La bandera que presidía el escenario del Imperial College de Londres, de aspecto inmaculado y muy oficial (la examiné de cerca), era un préstamo y una sugerencia del Tesoro de Su Majestad, y su fin era ilustrar el discurso del ministro de Hacienda. Al proponer un nuevo patriotismo británico, Gordon Brown preguntó: "¿Y qué tenemos nosotros que equivalga al simbolismo nacional de una bandera en cada jardín?". Como tantas veces, estaba pensando en Estados Unidos, donde son muchas las casas particulares que exhiben de forma espontánea la bandera de las barras y estrellas.
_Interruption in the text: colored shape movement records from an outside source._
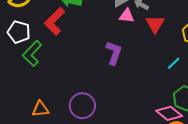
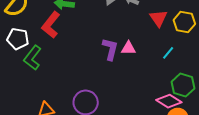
pink triangle: (127, 16) -> (128, 48), moved
red triangle: (155, 24) -> (158, 18), moved

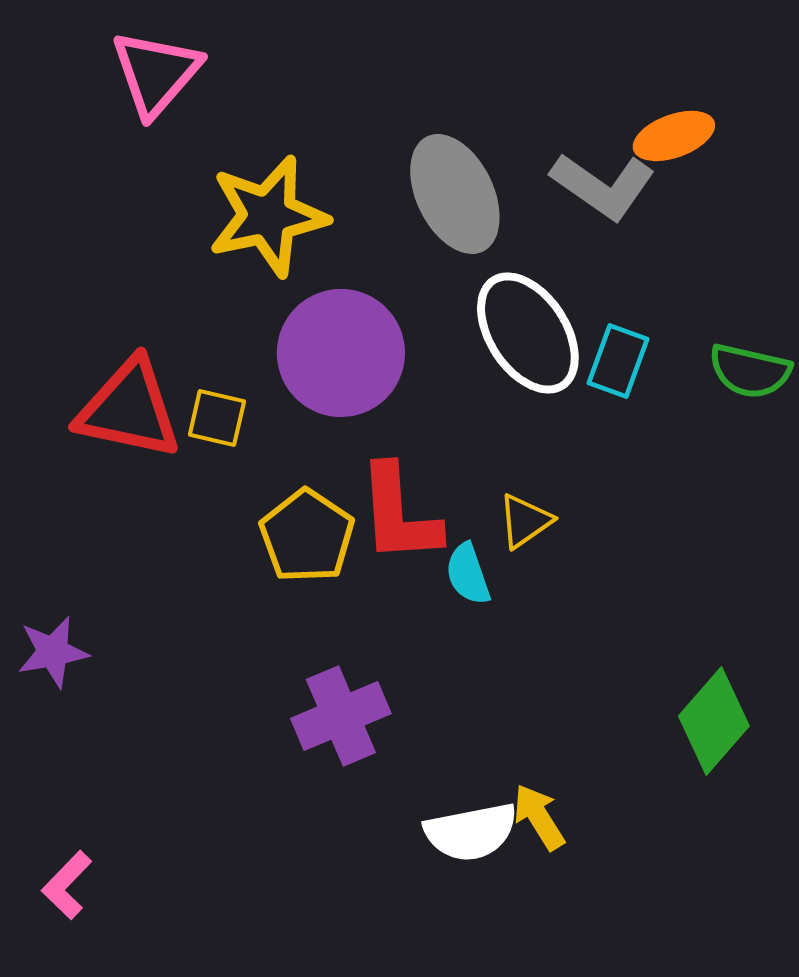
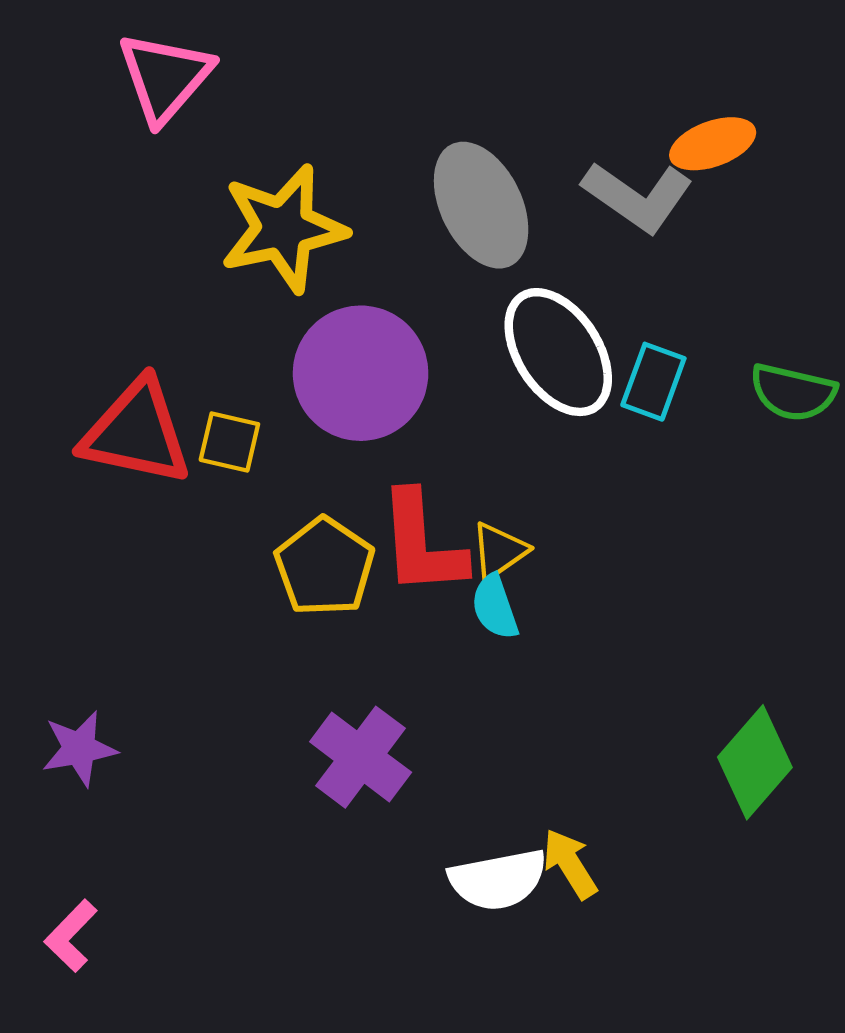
yellow triangle: (525, 521) -> (499, 551), moved
purple star: (53, 652) -> (79, 749), moved
purple cross: (341, 716) -> (361, 757), turned -30

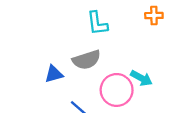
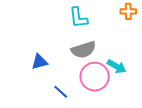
gray semicircle: (87, 60) -> (83, 50), moved

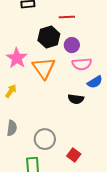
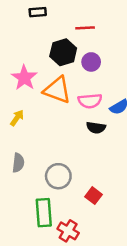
pink semicircle: (82, 64) -> (90, 101), moved
orange triangle: (44, 68) -> (57, 90), turned -35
El que seguramente será nuestro próximo primer ministro añadió otro argumento: "Cuando la gente de centro-izquierda rechazó los símbolos nacionales, el Partido Nacional Británico trató de quedarse con la Union Jack... Nuestra reacción debería ser... decir que la bandera de la unión es la bandera de Gran Bretaña, no del PNB". Y concluyó: "Debemos proclamar que la bandera de la unión es, por definición, una bandera de tolerancia e inclusión".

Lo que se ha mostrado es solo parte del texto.